Stored data:
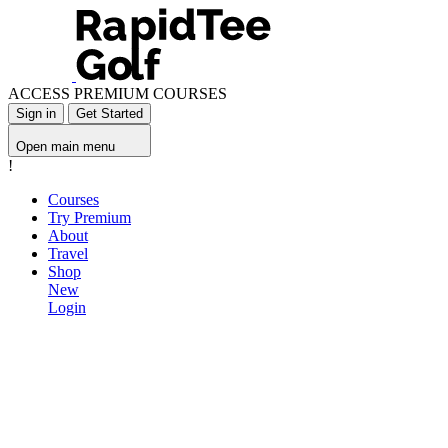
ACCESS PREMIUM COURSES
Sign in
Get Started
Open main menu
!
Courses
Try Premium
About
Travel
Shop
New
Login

==

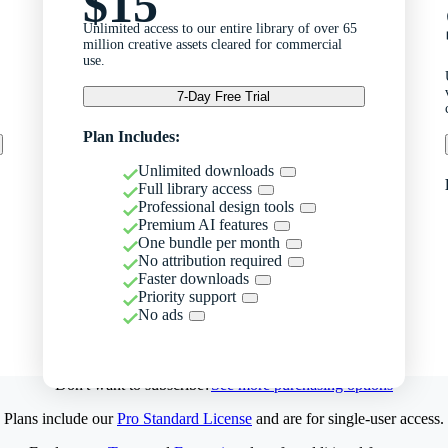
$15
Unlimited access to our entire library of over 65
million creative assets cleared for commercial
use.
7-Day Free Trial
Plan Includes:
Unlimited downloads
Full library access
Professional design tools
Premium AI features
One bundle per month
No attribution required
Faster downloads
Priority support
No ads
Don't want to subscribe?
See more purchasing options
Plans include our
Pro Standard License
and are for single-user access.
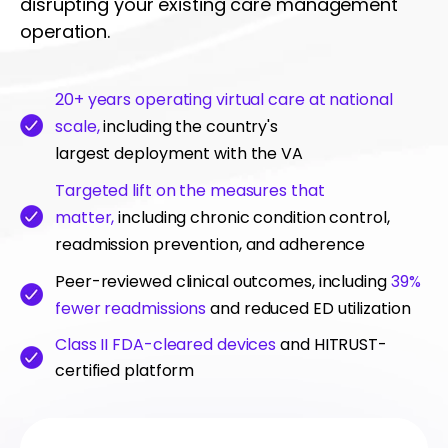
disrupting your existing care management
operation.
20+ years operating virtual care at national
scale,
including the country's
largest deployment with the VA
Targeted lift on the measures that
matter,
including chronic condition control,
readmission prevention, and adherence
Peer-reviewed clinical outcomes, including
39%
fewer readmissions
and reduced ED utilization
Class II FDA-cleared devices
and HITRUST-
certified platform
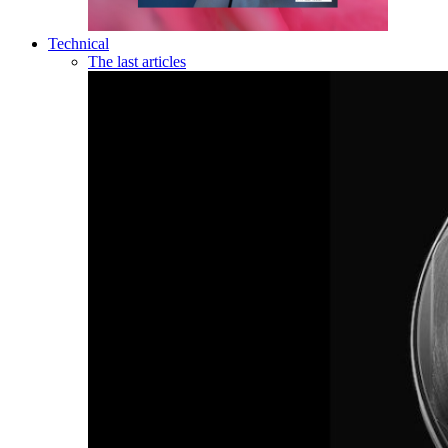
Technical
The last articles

▶ Exercise instructions: Going by the data above, the answer is exactly the lines from the one holding "One bundle per month" to the one holding "The last articles", both kept, with the pictures left out.

▶ Exercise output:
One bundle per month
No attribution required
Faster downloads
Priority support
No ads
Don't want to subscribe?
See more purchasing options
Plans include our
Pro Standard License
and are for single-user access.
disrupting your existing care management
operation.
20+ years operating virtual care at national
scale,
including the country's
largest deployment with the VA
Targeted lift on the measures that
matter,
including chronic condition control,
readmission prevention, and adherence
Peer-reviewed clinical outcomes, including
39%
fewer readmissions
and reduced ED utilization
Class II FDA-cleared devices
and HITRUST-
certified platform
Technical
The last articles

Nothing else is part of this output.